Hake is a delicious fish that can be combined with an infinite number of different ingredients. In this recipe we recreate how to make the classic Hake with seafood so you can make a tasty dish on a low budget. If you do not have fresh fish on hand, it can be made perfectly with frozen hake loins and can be accompanied with some prawns and clams.
If you would like to know many more dishes made with hake you can make our hake Basque style.
Ingredients
- 5 or 6 hake fillets
- A small onion
- Two small garlic cloves
- 150 ml of white wine
- A big glass of water
- Two level tablespoons of wheat flour
- A pinch of sweet paprika
- Fresh parsley
- Olive oil
- Sal Island
- 10 raw prawns
- A dozen clams
Preparation
- We peel the prawns and we remove the queues. In a small saucepan with a drizzle of olive oil we will add the prawn heads and shells. We will put it over medium heat and let it fry for a couple of minutes. Then we will add a glass and a half of water and let it cook over low heat for 5 minutes.
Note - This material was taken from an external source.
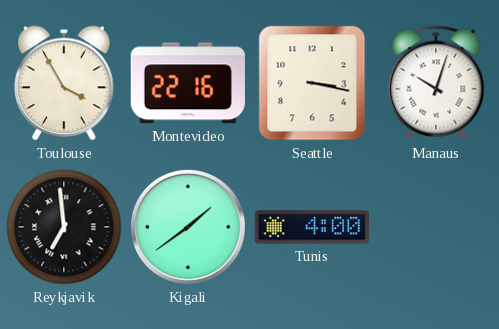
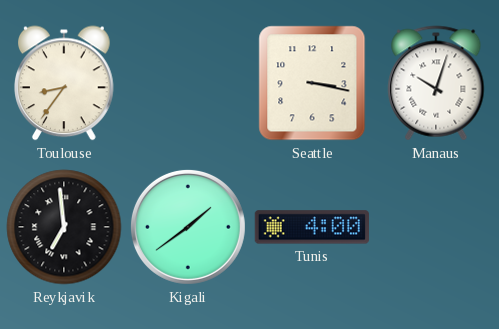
Toulouse: 3:55 -> 8:36
Montevideo: 22:16 -> none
- Meanwhile we chop the very fine onion and garlic. In a fairly wide casserole or frying pan, add a drizzle of olive oil and add these ingredients. Sauté it over medium high heat until golden brown.
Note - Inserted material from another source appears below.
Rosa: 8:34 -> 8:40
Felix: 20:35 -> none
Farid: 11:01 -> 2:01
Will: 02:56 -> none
- We add two level tablespoons of wheat flour and stir well with a spoon so that all the ingredients are mixed. Let it cook for a moment and then add the prawns' cooking water.
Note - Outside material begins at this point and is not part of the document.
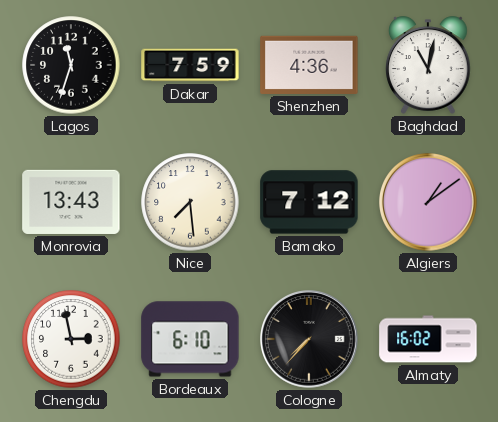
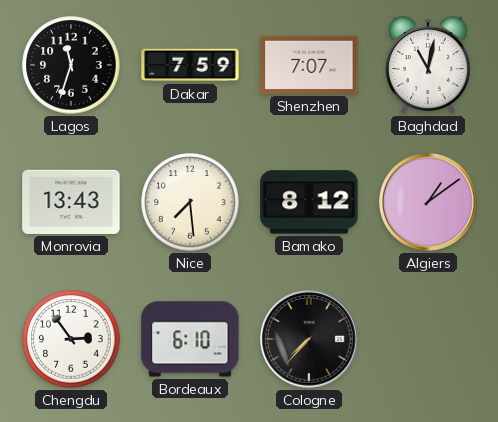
Shenzhen: 4:36 -> 7:07
Bamako: 7:12 -> 8:12
Chengdu: 2:58 -> 2:54
Almaty: 16:02 -> none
- Stir the mixture well while it cooks. If we observe that the broth has remained a little soft in color, we can add that pinch of paprika. We cast the loins of hake with a touch of salt. We will also add the clams and prawn tails. We return to rectify the broth with salt and let it cook until we observe that they have cooked all the ingredients. We will also let the water reduce a little and leave it somewhat thick. Add the chopped parsley.